━━━ TASK MATERIAL ━━━

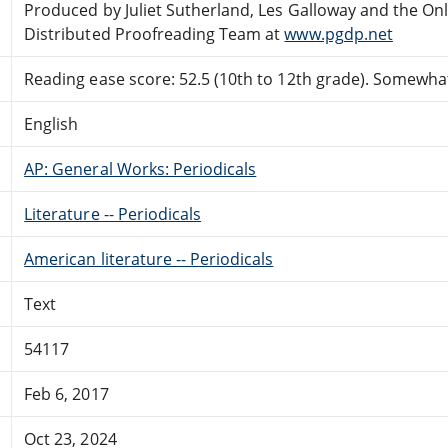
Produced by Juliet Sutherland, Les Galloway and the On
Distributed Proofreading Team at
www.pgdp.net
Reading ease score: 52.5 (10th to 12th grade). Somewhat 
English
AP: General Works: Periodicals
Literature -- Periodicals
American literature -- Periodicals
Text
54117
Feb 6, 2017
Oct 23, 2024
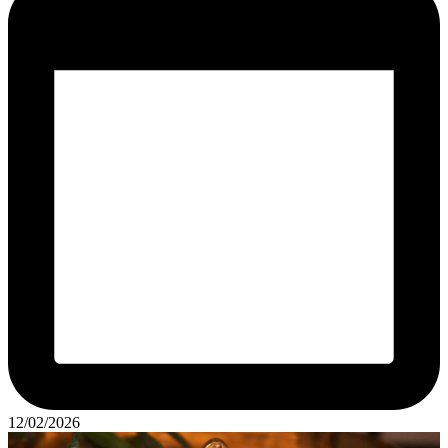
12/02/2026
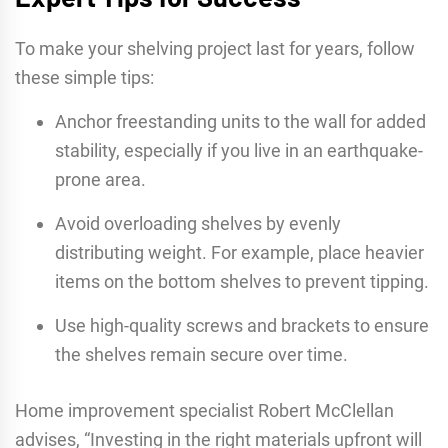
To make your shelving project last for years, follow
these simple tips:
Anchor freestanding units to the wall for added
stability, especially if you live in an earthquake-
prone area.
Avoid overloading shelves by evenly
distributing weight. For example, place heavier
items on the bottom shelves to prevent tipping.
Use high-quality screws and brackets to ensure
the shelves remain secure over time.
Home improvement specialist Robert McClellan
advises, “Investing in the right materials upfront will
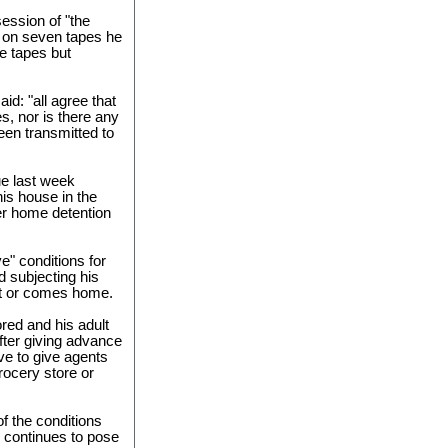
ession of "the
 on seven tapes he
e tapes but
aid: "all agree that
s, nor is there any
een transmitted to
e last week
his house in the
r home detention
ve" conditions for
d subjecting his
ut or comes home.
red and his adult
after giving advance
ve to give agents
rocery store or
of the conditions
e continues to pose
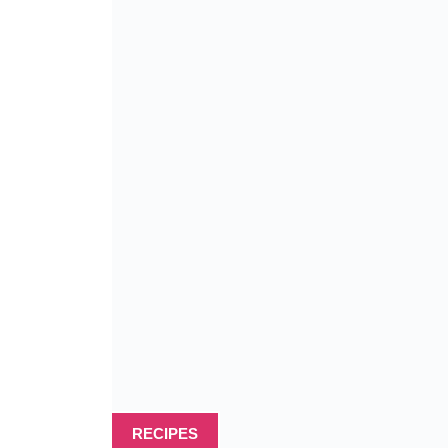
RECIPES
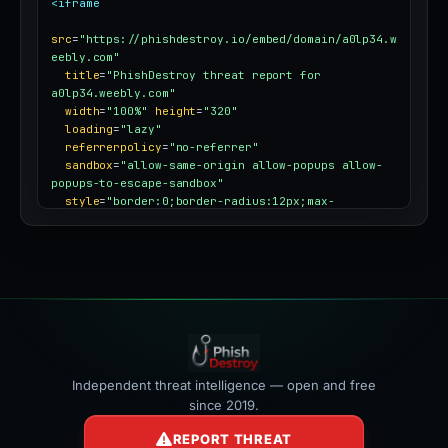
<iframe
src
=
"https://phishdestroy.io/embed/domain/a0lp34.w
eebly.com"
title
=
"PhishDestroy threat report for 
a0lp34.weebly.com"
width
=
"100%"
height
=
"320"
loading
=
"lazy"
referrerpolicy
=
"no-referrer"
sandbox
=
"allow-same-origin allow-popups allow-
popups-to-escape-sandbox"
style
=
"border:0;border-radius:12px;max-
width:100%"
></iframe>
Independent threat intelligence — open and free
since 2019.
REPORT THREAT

━━━

== INSTRUCTIONS TO FOLLOW ==
All lines of the records above that contain the word "shelves" are to be copied out.

== YOUR SOLUTION ==
Avoid overloading shelves by evenly
items on the bottom shelves to prevent tipping.
the shelves remain secure over time.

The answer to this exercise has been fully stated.